Start of Information supplied

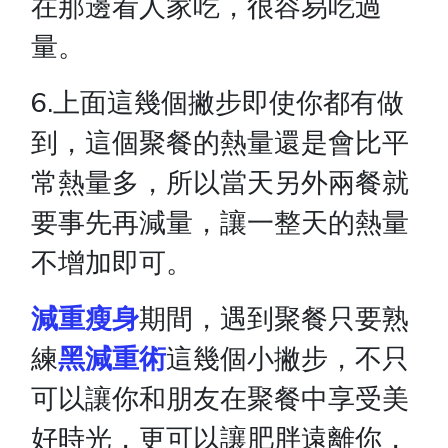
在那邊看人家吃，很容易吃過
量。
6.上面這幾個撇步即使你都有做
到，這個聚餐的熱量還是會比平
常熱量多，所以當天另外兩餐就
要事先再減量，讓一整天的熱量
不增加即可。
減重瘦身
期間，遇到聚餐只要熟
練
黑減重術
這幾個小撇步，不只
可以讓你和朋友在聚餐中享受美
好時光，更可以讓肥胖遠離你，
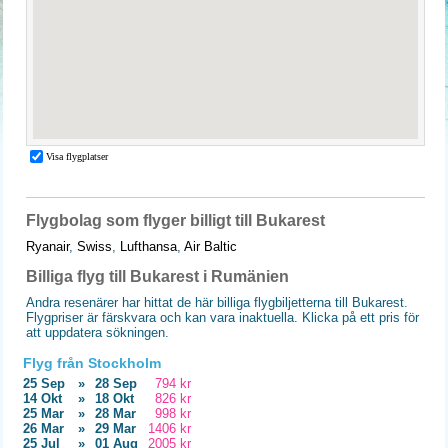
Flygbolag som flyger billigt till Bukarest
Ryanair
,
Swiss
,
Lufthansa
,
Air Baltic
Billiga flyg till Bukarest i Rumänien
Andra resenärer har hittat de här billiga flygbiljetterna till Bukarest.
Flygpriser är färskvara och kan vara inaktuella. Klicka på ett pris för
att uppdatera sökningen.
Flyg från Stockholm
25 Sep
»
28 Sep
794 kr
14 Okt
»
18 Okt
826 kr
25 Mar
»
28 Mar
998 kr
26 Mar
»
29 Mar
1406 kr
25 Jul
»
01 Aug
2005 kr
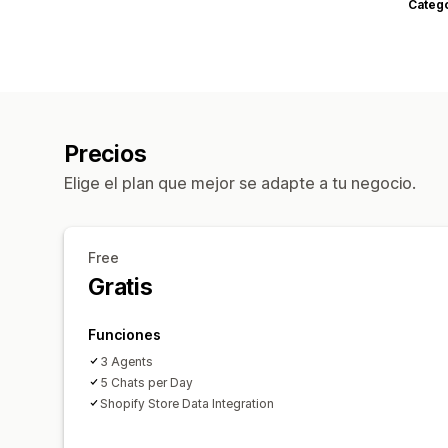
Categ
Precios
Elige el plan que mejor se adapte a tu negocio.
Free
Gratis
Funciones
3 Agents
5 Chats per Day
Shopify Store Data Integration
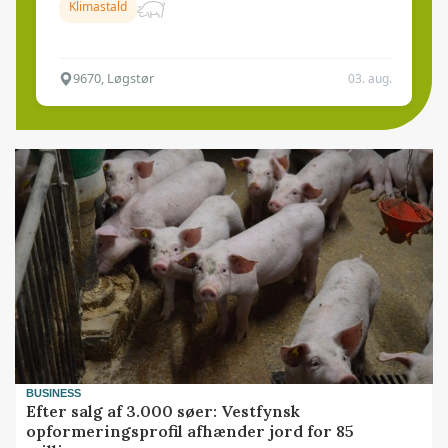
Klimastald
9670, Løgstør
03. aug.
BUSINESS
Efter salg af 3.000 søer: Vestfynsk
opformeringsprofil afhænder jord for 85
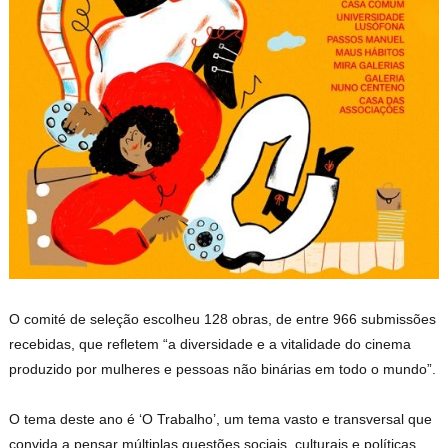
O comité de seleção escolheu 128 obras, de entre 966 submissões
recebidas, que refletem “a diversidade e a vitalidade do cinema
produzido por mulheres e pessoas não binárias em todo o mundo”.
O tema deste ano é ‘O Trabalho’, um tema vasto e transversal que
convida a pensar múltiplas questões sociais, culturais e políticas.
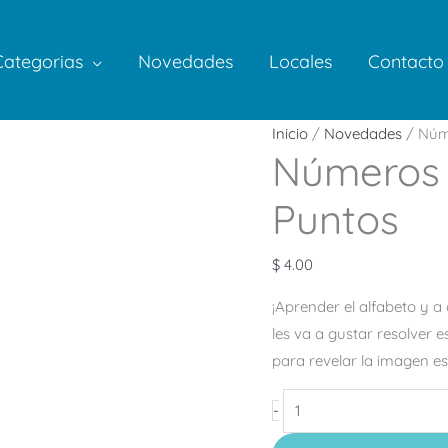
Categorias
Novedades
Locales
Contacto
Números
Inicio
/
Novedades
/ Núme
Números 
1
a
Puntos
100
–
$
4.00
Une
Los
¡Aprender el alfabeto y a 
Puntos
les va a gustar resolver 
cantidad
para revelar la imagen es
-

End of Information supplied

- **Exercise instructions**: The lines you need are those containing "Bukarest"; find them in the records and copy them.

- **Result below**:
Flygbolag som flyger billigt till Bukarest
Billiga flyg till Bukarest i Rumänien
Andra resenärer har hittat de här billiga flygbiljetterna till Bukarest.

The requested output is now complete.